(Collected data)
· · · ·

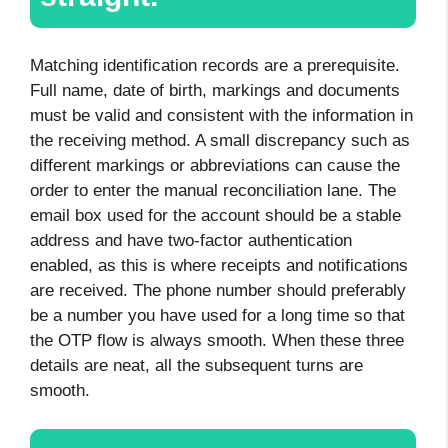
Matching identification records are a prerequisite.
Full name, date of birth, markings and documents
must be valid and consistent with the information in
the receiving method. A small discrepancy such as
different markings or abbreviations can cause the
order to enter the manual reconciliation lane. The
email box used for the account should be a stable
address and have two-factor authentication
enabled, as this is where receipts and notifications
are received. The phone number should preferably
be a number you have used for a long time so that
the OTP flow is always smooth. When these three
details are neat, all the subsequent turns are
smooth.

· · · ·

● ACTION ITEM:
Word for word, give the data above again, without any images.

● SOLVED EXERCISE:
Matching identification records are a prerequisite.
Full name, date of birth, markings and documents
must be valid and consistent with the information in
the receiving method. A small discrepancy such as
different markings or abbreviations can cause the
order to enter the manual reconciliation lane. The
email box used for the account should be a stable
address and have two-factor authentication
enabled, as this is where receipts and notifications
are received. The phone number should preferably
be a number you have used for a long time so that
the OTP flow is always smooth. When these three
details are neat, all the subsequent turns are
smooth.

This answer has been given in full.